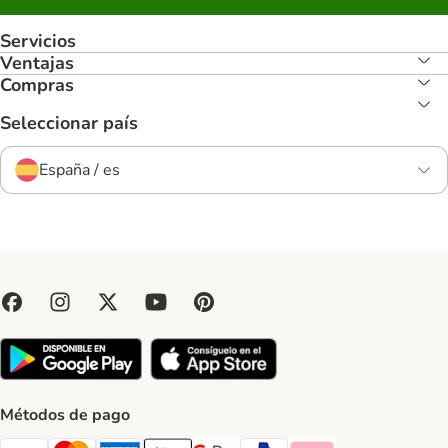
Servicios
Ventajas
Compras
Seleccionar país
España / es
Métodos de pago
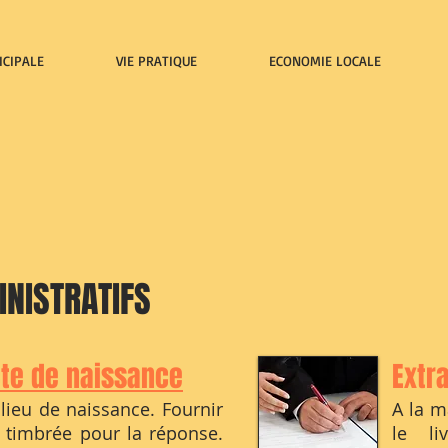
ICIPALE
VIE PRATIQUE
ECONOMIE LOCALE
NISTRATIFS
cte de naissance
Extr
 lieu de naissance. Fournir
A la m
 timbrée pour la réponse.
le li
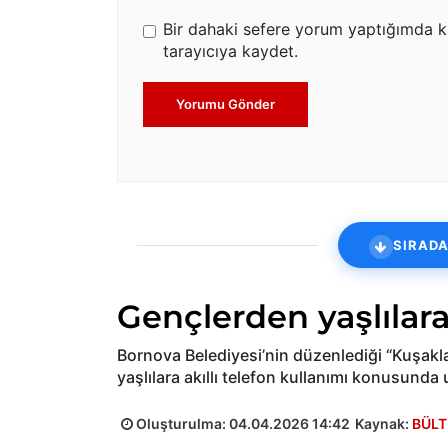
Bir dahaki sefere yorum yaptığımda k
tarayıcıya kaydet.
Yorumu Gönder
SIRADA
Gençlerden yaşlılara
Bornova Belediyesi’nin düzenlediği “Kuşakla
yaşlılara akıllı telefon kullanımı konusunda 
Oluşturulma:
04.04.2026 14:42
Kaynak:
BÜLT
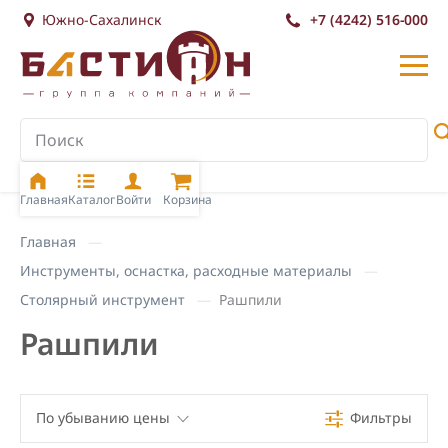
Южно-Сахалинск
+7 (4242) 516-000
Главная
Каталог
Войти
Корзина
Главная
Инструменты, оснастка, расходные материалы
Столярный инструмент
Рашпили
Рашпили
По убыванию цены
Фильтры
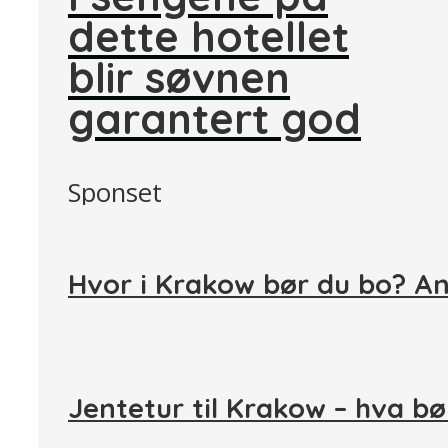
dette hotellet
blir søvnen
garantert god
Sponset
Hvor i Krakow bør du bo? A
Jentetur til Krakow – hva bø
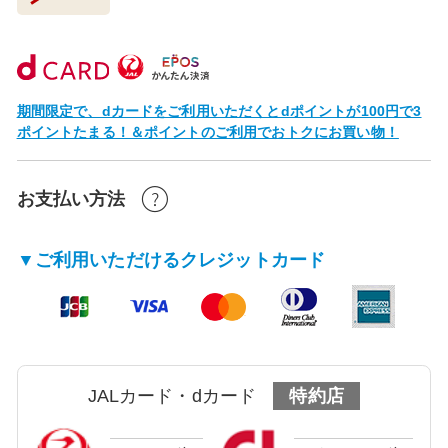
期間限定で、dカードをご利用いただくとdポイントが100円で3
ポイントたまる！＆ポイントのご利用でおトクにお買い物！
お支払い方法
▼ご利用いただけるクレジットカード
JALカード・dカード
特約店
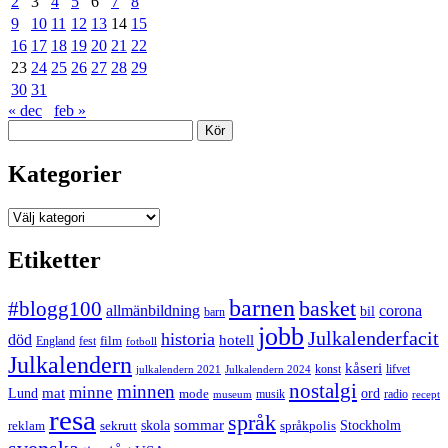
2
3
4
5
6
7
8
9
10
11
12
13
14
15
16
17
18
19
20
21
22
23
24
25
26
27
28
29
30
31
« dec
feb »
Sök
Kategorier
Kategorier
Etiketter
barnen
#blogg100
basket
allmänbildning
corona
bil
barn
jobb
Julkalenderfacit
historia
död
hotell
England
fest
film
fotboll
Julkalendern
kåseri
julkalendern 2021
Julkalendern 2024
konst
lifvet
nostalgi
minnen
minne
mat
Lund
mode
ord
musik
radio
museum
recept
resa
språk
sommar
reklam
sekrutt
skola
språkpolis
Stockholm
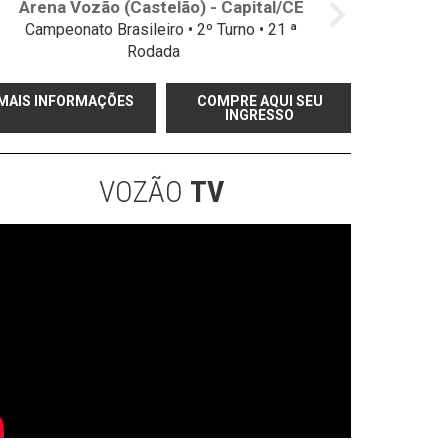
Arena Vozão (Castelão) - Capital/CE
Campeonato Brasileiro • 2º Turno • 21 ª
Rodada
MAIS INFORMAÇÕES
COMPRE AQUI SEU
INGRESSO
VOZÃO
TV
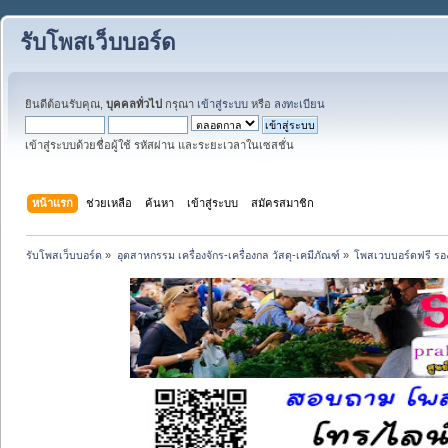
รับโพสเว็บบอร์ด
ยินดีต้อนรับคุณ,
บุคคลทั่วไป
กรุณา
เข้าสู่ระบบ
หรือ
ลงทะเบียน
เข้าสู่ระบบด้วยชื่อผู้ใช้ รหัสผ่าน และระยะเวลาในเซสชั่น
หน้าแรก
ช่วยเหลือ
ค้นหา
เข้าสู่ระบบ
สมัครสมาชิก
รับโพสเว็บบอร์ด
»
อุตสาหกรรม เครื่องจักร-เครื่องกล วัสดุ-เคมีภัณฑ์
»
โพสเวบบอร์ดฟรี รอง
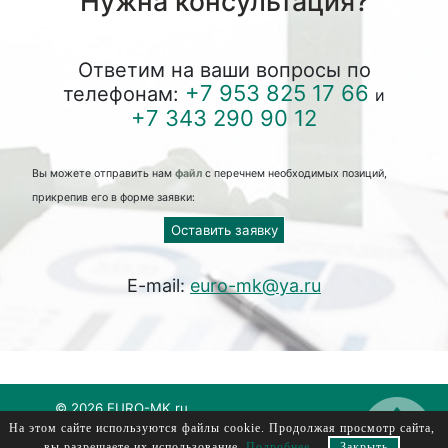
Нужна консультация?
Ответим на ваши вопросы по
+7 953 825 17 66
телефонам:
и
+7 343 290 90 12
Вы можете отправить нам
файл
с перечнем необходимых позиций,
прикрепив его в форме заявки:
Оставить заявку
E-mail:
euro-mk@ya.ru
© 2026 EURO-MK.ru
На этом сайте используются файлы cookie. Продолжая просмотр сайта,
евромк, еуромк, euromk, evromk
вы разрешаете их использование.
Подробнее
.
Закрыть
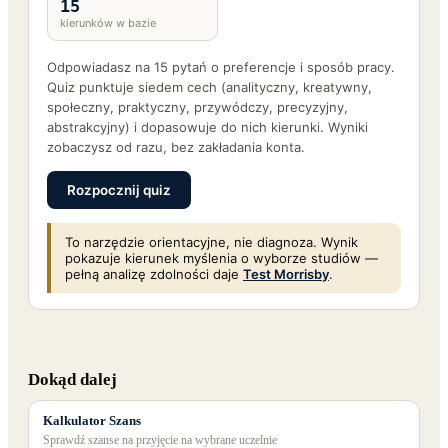
15
kierunków w bazie
Odpowiadasz na 15 pytań o preferencje i sposób pracy.
Quiz punktuje siedem cech (analityczny, kreatywny,
społeczny, praktyczny, przywódczy, precyzyjny,
abstrakcyjny) i dopasowuje do nich kierunki. Wyniki
zobaczysz od razu, bez zakładania konta.
Rozpocznij quiz
To narzędzie orientacyjne, nie diagnoza. Wynik
pokazuje kierunek myślenia o wyborze studiów —
pełną analizę zdolności daje
Test Morrisby
.
Dokąd dalej
Kalkulator Szans
Sprawdź szanse na przyjęcie na wybrane uczelnie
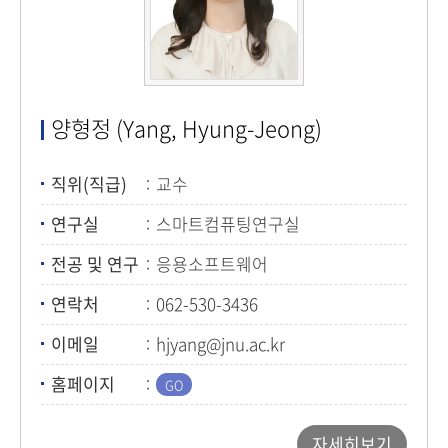
양형정 (Yang, Hyung-Jeong)
직위(직급)
교수
연구실
스마트컴퓨팅연구실
전공 및 연구
응용소프트웨어
연락처
062-530-3436
이메일
hjyang@jnu.ac.kr
홈페이지
자세히보기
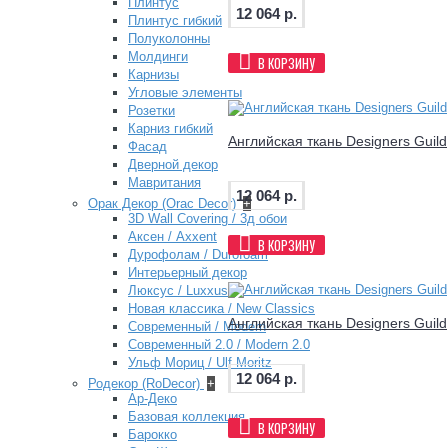
Плинтус
12 064 р.
Плинтус гибкий
Полуколонны
Молдинги
В КОРЗИНУ
Карнизы
Угловые элементы
Розетки
Карниз гибкий
Английская ткань Designers Guil
Фасад
Дверной декор
Мавритания
12 064 р.
Орак Декор (Orac Decor)
+
3D Wall Covering / 3д обои
Аксен / Axxent
В КОРЗИНУ
Дурофолам / Durofoam
Интерьерный декор
Люксус / Luxxus
Новая классика / New Classics
Английская ткань Designers Guil
Современный / Modern
Современный 2.0 / Modern 2.0
Ульф Мориц / Ulf Moritz
12 064 р.
Родекор (RoDecor)
+
Ар-Деко
Базовая коллекция
В КОРЗИНУ
Барокко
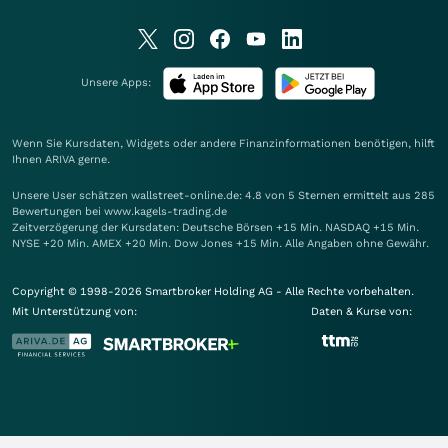
Unsere Apps:
Wenn Sie Kursdaten, Widgets oder andere Finanzinformationen benötigen, hilft
Ihnen
ARIVA
gerne.
Unsere User schätzen wallstreet-online.de: 4.8 von 5 Sternen ermittelt aus 285
Bewertungen bei www.kagels-trading.de
Zeitverzögerung der Kursdaten: Deutsche Börsen +15 Min. NASDAQ +15 Min.
NYSE +20 Min. AMEX +20 Min. Dow Jones +15 Min. Alle Angaben ohne Gewähr.
Copyright © 1998-2026 Smartbroker Holding AG - Alle Rechte vorbehalten.
Mit Unterstützung von:
Daten & Kurse von:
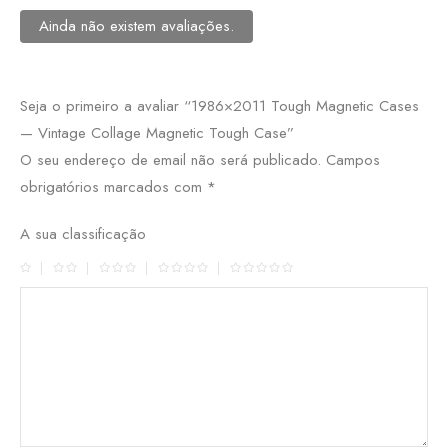
Ainda não existem avaliações.
Seja o primeiro a avaliar “1986×2011 Tough Magnetic Cases
— Vintage Collage Magnetic Tough Case”
O seu endereço de email não será publicado.
Campos
obrigatórios marcados com
*
A sua classificação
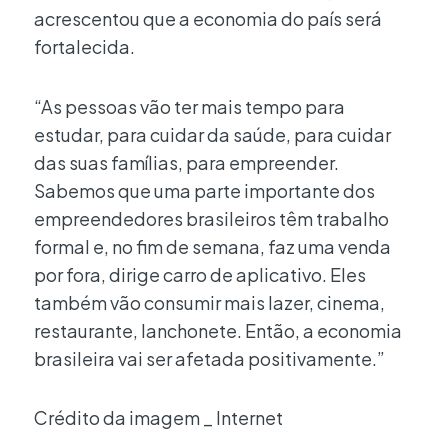
acrescentou que a economia do país será
fortalecida.
“As pessoas vão ter mais tempo para
estudar, para cuidar da saúde, para cuidar
das suas famílias, para empreender.
Sabemos que uma parte importante dos
empreendedores brasileiros têm trabalho
formal e, no fim de semana, faz uma venda
por fora, dirige carro de aplicativo. Eles
também vão consumir mais lazer, cinema,
restaurante, lanchonete. Então, a economia
brasileira vai ser afetada positivamente.”
Crédito da imagem _ Internet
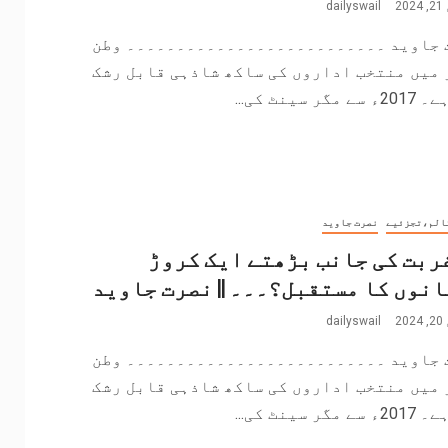
2
dailyswail
 جاوید ۔۔۔۔۔۔۔۔۔۔۔۔۔۔۔۔۔۔۔۔۔۔۔۔۔۔ وطن
 میں منتخب اداروں کی ساکھ شاذہی قابل رشک
مگر سینٹ کی...
الم،تجزئیے
نصرت جاوید
غربت کی جانب بڑھتے ایک کروڑ
نوں کا مستقبل؟۔۔۔ || نصرت جاوید
2
dailyswail
 جاوید ۔۔۔۔۔۔۔۔۔۔۔۔۔۔۔۔۔۔۔۔۔۔۔۔۔۔ وطن
 میں منتخب اداروں کی ساکھ شاذہی قابل رشک
مگر سینٹ کی...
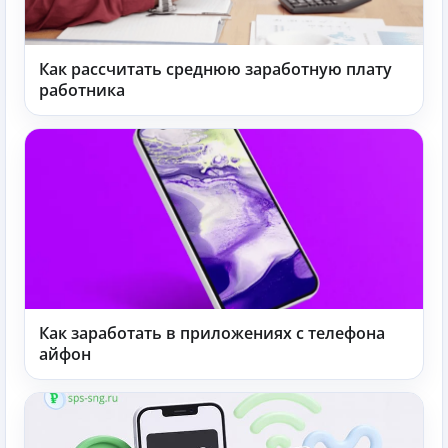
Как рассчитать среднюю заработную плату
работника
Как заработать в приложениях с телефона
айфон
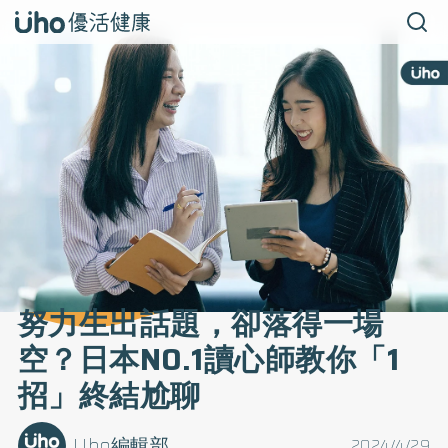
努力生出話題，卻落得一場
空？日本NO.1讀心師教你「1
招」終結尬聊
Uho編輯部
2024/4/29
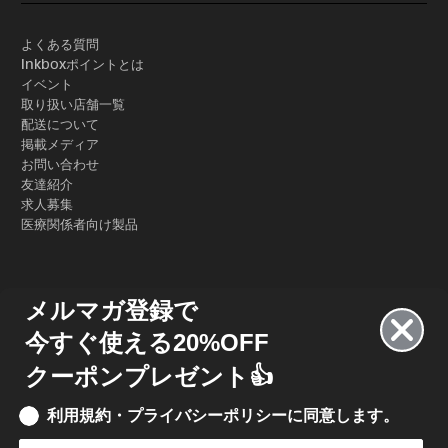
よくある質問
Inkboxポイントとは
イベント
取り扱い店舗一覧
配送について
掲載メディア
お問い合わせ
友達紹介
求人募集
医療関係者向け製品
メルマガ登録で
今すぐ使える20%OFF
クーポンプレゼント👍
利用規約・プライバシーポリシーに同意します。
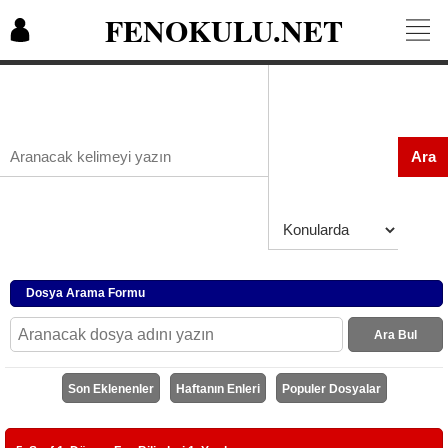
FENOKULU.NET
Ara
Dosya Arama Formu
Ara Bul
Son Eklenenler
Haftanın Enleri
Populer Dosyalar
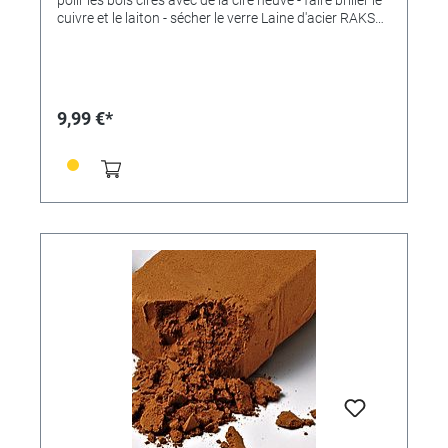
cuivre et le laiton - sécher le verre Laine d'acier RAKSO
8 pads, un total de 200 g. Le format pratique 8 PADS
est destiné aux artisans de la rénovation et de la
rénovation domiciliaires qui travaillent sur des
surfaces plus petites et s’attendent à un pré-dosage
convivial de la laine d’acier. RAKSO est le synonyme de
9,99 €*
laine d'acier en Allemagne et dans de nombreux pays
européens. Dérivée du prénom du fondateur de
l'entreprise, Oscar Weil, la marque RAKSO a été créée
dès 1901. Depuis plus de 100 ans, un large
assortiment unique de produits en laine d'acier a été
créé sous cette marque. Comme pour le fondateur de
l'entreprise, le principe directeur "la qualité d'abord" est
toujours valable, tant pour les produits traditionnels
que pour les nouveaux produits. Voici comment se
présente RAKSO Laine d'acier caractérisée par la
pureté, l'élasticité et le respect de l'environnement.
Qualité Premium depuis 1901 VARIATIONS: 00 =
référence 334834 (fin) 000 = référence 334833 (très
fine) 0000 = référence 345949 (amende exrrem) Les
qualités fines 0000, 000 et 00 des RAKSO
STAHLWOLLE-PADS sont particulièrement bien
adaptées au polissage, au ponçage intermédiaire fin
et au nettoyage plus sensible Surfaces. Y compris les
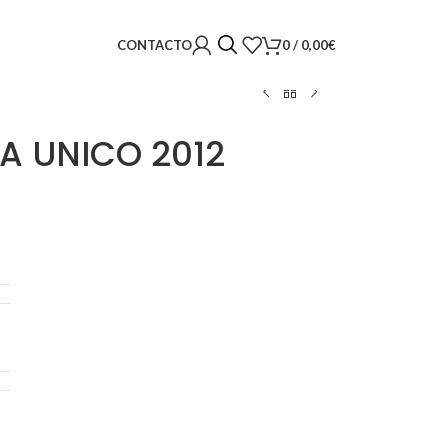
0
/
0,00
€
CONTACTO
IA UNICO 2012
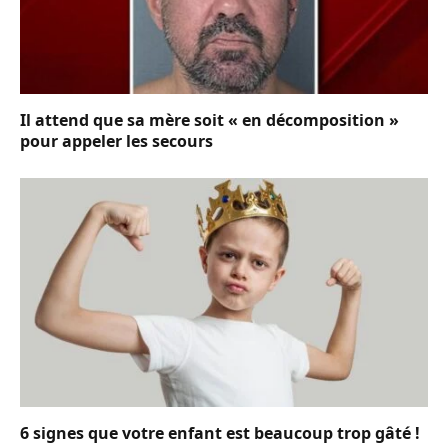
Il attend que sa mère soit « en décomposition »
pour appeler les secours
6 signes que votre enfant est beaucoup trop gâté !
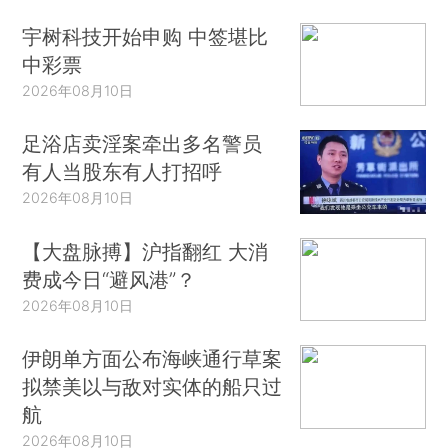
宇树科技开始申购 中签堪比
中彩票
2026年08月10日
足浴店卖淫案牵出多名警员
有人当股东有人打招呼
2026年08月10日
【大盘脉搏】沪指翻红 大消
费成今日“避风港”？
2026年08月10日
伊朗单方面公布海峡通行草案
拟禁美以与敌对实体的船只过
航
2026年08月10日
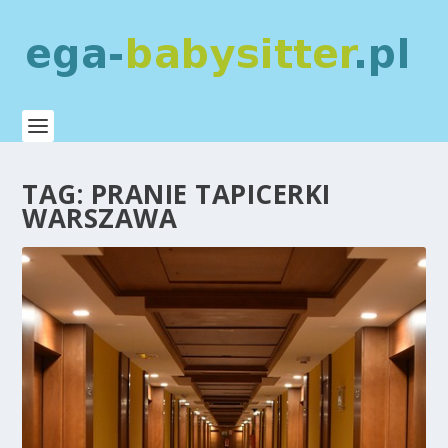
TAG:
PRANIE TAPICERKI
WARSZAWA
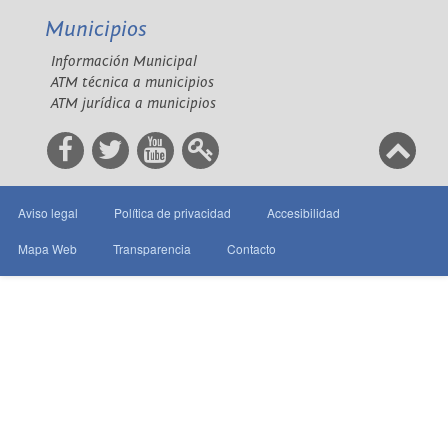
Municipios
Información Municipal
ATM técnica a municipios
ATM jurídica a municipios
Aviso legal
Política de privacidad
Accesibilidad
Mapa Web
Transparencia
Contacto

• • • • • • •

Set down only the lines running from the line with "pureté, l'élasticité et" to the end of the entries, inclusive; omit every picture.

pureté, l'élasticité et le respect de l'environnement.
Qualité Premium depuis 1901 VARIATIONS: 00 =
référence 334834 (fin) 000 = référence 334833 (très
fine) 0000 = référence 345949 (amende exrrem) Les
qualités fines 0000, 000 et 00 des RAKSO
STAHLWOLLE-PADS sont particulièrement bien
adaptées au polissage, au ponçage intermédiaire fin
et au nettoyage plus sensible Surfaces. Y compris les
0
/
0,00
€
CONTACTO
IA UNICO 2012
Il attend que sa mère soit « en décomposition »
pour appeler les secours
6 signes que votre enfant est beaucoup trop gâté !
宇树科技开始申购 中签堪比
中彩票
2026年08月10日
足浴店卖淫案牵出多名警员
有人当股东有人打招呼
2026年08月10日
【大盘脉搏】沪指翻红 大消
费成今日“避风港”？
2026年08月10日
伊朗单方面公布海峡通行草案
拟禁美以与敌对实体的船只过
航
2026年08月10日
TAG:
PRANIE TAPICERKI
WARSZAWA
Municipios
Información Municipal
ATM técnica a municipios
ATM jurídica a municipios
Aviso legal
Política de privacidad
Accesibilidad
Mapa Web
Transparencia
Contacto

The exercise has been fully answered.